Data extracted from a collection:
★ ★ ★ ★ ★ ★ ★
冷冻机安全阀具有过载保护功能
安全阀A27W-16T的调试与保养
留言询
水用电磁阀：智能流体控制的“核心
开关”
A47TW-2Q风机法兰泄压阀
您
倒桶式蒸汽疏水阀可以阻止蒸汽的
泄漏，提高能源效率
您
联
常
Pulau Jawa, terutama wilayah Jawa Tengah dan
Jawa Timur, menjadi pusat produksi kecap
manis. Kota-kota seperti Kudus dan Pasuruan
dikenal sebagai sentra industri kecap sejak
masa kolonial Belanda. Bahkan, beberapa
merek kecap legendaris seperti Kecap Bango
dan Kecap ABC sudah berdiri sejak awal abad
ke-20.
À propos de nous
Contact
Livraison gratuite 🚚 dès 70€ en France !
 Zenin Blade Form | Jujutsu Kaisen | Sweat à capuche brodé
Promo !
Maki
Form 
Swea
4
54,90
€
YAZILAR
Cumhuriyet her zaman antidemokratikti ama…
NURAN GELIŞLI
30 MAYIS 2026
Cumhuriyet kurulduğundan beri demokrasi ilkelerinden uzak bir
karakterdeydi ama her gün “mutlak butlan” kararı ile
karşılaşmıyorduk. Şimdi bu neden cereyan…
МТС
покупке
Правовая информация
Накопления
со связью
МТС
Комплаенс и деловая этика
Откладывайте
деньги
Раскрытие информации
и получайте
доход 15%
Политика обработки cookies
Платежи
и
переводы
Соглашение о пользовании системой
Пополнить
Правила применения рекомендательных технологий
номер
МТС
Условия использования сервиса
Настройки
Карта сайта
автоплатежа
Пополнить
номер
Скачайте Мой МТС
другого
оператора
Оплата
★ ★ ★ ★ ★ ★ ★
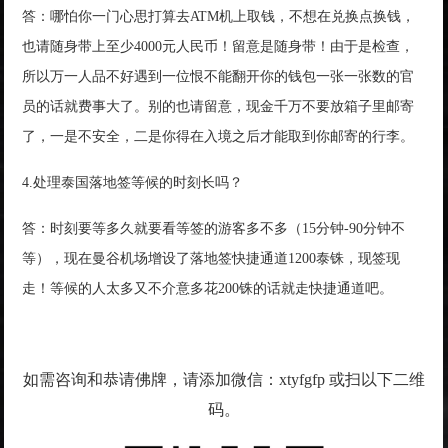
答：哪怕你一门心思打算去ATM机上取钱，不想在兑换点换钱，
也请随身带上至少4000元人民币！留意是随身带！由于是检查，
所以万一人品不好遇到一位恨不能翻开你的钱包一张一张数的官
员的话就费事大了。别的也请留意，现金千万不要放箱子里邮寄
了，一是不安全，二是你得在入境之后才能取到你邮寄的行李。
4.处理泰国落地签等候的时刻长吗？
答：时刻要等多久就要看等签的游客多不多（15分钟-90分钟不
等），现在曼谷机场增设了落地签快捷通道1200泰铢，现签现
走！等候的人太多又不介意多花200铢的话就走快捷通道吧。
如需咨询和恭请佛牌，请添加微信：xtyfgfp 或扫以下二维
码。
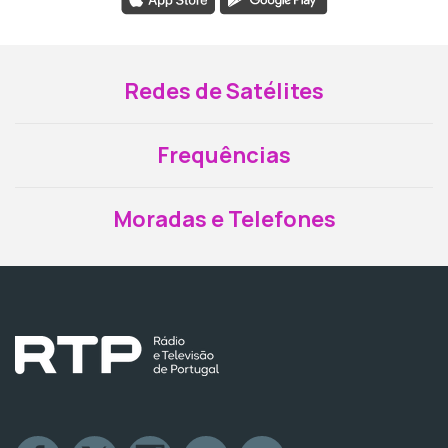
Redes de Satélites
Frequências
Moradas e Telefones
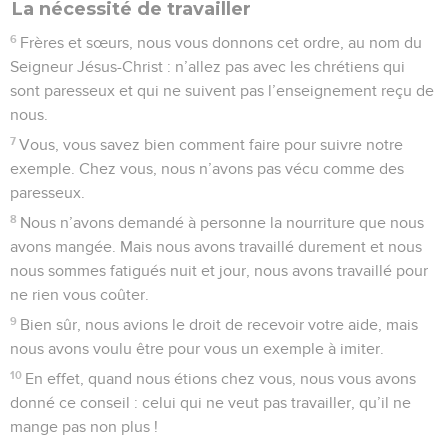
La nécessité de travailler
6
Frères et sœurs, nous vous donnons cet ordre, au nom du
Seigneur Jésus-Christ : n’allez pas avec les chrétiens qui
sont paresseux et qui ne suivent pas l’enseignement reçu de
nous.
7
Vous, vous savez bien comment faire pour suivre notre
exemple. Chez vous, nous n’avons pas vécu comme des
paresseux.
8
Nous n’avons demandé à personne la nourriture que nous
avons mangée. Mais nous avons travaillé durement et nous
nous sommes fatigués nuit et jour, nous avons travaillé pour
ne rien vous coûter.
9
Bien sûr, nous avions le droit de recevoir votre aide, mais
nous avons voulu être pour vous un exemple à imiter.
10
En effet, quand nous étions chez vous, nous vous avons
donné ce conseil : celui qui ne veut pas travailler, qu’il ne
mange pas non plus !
★ ★ ★ ★ ★ ★ ★
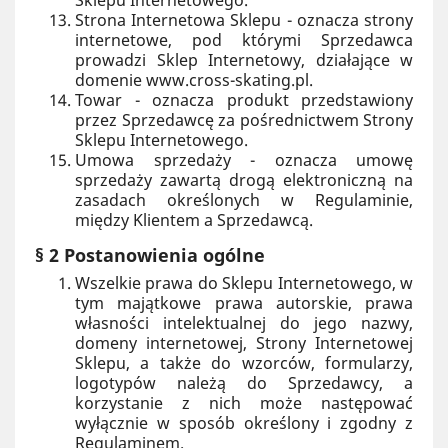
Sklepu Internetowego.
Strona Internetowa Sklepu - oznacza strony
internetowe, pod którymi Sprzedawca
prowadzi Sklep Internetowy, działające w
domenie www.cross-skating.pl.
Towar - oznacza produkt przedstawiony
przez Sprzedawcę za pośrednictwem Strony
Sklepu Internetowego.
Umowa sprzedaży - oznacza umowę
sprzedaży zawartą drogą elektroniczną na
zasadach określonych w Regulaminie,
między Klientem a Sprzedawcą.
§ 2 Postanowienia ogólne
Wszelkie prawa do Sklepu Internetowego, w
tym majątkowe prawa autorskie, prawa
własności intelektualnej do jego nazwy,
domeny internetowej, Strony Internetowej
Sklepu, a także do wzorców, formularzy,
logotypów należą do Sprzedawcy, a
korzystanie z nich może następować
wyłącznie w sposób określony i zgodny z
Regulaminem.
★ ★ ★ ★ ★ ★ ★
= YOUR TASK =
Looking at the records above, which lines contain "nous"? Copy those lines.

= OUTPUT OF THE EXERCISE =
À propos de nous
Frères et sœurs, nous vous donnons cet ordre, au nom du
nous.
exemple. Chez vous, nous n’avons pas vécu comme des
Nous n’avons demandé à personne la nourriture que nous
avons mangée. Mais nous avons travaillé durement et nous
nous sommes fatigués nuit et jour, nous avons travaillé pour
Bien sûr, nous avions le droit de recevoir votre aide, mais
nous avons voulu être pour vous un exemple à imiter.
En effet, quand nous étions chez vous, nous vous avons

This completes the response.